Przede wszystkim diametralnie zmienia się sytuacja osób zarabiających na wynajmie. Od 1 stycznia 2023 r. jedyną formą opodatkowania najmu prywatnego (czyli takiego, który nie jest rozliczany w działalności gospodarczej) jest ryczałt. To podatek liczony od przychodu. Bez możliwości odliczania kosztów, w tym amortyzacji. Na ryczałcie nie ma też kwoty wolnej, podatek płacimy od każdej zarobionej złotówki.
Zakaz amortyzacji
Tak więc wynajmujący prywatnie nie mogą już rozliczać się według skali. Taką możliwość mają ci, dla których wynajem jest biznesem. Oni odliczą koszty, z wyjątkiem amortyzacji mieszkań/domów. W 2023 r. jest już definitywnie zakazana.
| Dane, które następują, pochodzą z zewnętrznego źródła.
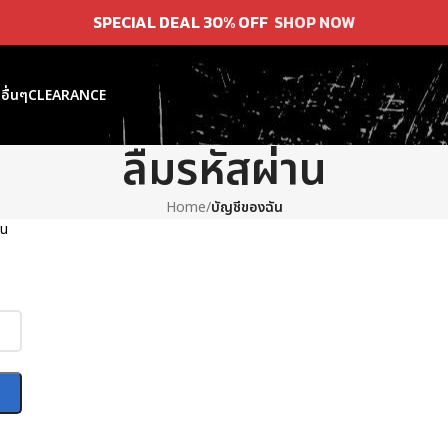
SPECIAL DEAL 30% OFF
SHOP NOW
อื่นๆ
CLEARANCE
ลืมรหัสผ่าน
Home
/
บัญชีของฉัน
าน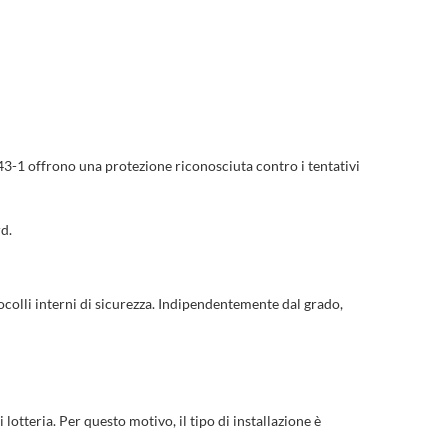
1 offrono una protezione riconosciuta contro i tentativi
d.
otocolli interni di sicurezza. Indipendentemente dal grado,
lotteria. Per questo motivo, il tipo di installazione è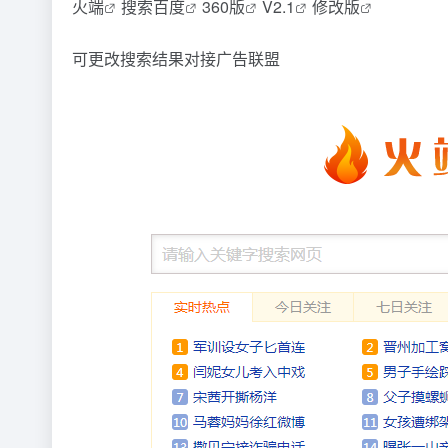
火端
搜索百度
360版
V2.1
修改版
可更改搜索结果对接广告联盟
– To fiskalne zmiany, które uszczuplą zyski wynajmujących. Mogą też spowodować jeszcze większy wzrost cen najmu i niższą dostępność lokali dla tych, których nie stać na zakup własnego mieszkania – komentuje Przemysław Pruszyński, doradca podatkowy w Konfederacji Lewiatan.
Amortyzować mieszkań/domów nie mogą już także ci przedsiębiorcy, którzy prowadzą w nich swój biznes. Zostają im natomiast koszty ich utrzymania.